**Problem description**. Look through the data below. Collect every line where the word "những" occurs.

++++ Data

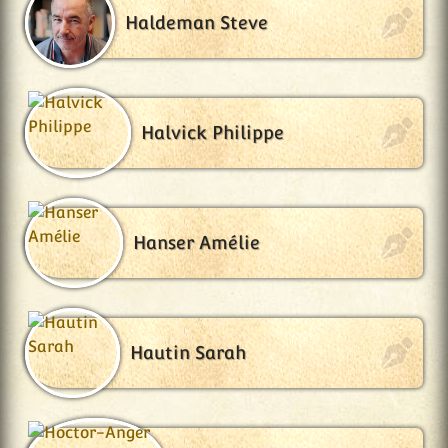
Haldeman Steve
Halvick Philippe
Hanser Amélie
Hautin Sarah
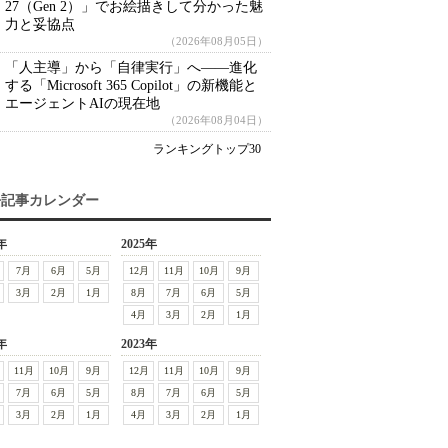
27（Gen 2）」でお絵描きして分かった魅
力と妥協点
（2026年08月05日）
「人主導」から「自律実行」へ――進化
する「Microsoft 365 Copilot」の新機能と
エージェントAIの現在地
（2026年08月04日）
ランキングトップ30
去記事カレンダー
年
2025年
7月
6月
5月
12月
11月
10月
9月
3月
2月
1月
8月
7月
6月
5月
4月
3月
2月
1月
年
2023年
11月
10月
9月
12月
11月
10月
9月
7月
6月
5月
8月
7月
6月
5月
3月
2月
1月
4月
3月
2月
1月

++++++++
++++ Data

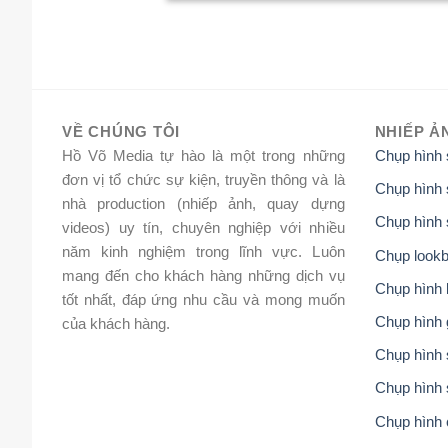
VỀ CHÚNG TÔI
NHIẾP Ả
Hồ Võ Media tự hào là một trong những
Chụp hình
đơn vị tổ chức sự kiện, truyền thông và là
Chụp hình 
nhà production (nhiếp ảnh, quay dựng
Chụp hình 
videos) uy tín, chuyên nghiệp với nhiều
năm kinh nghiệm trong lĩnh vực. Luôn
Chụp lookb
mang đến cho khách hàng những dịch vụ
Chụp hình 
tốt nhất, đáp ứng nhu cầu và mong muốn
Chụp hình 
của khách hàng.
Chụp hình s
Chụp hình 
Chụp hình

++++++++

**Output of the task**.
Hồ Võ Media tự hào là một trong những
mang đến cho khách hàng những dịch vụ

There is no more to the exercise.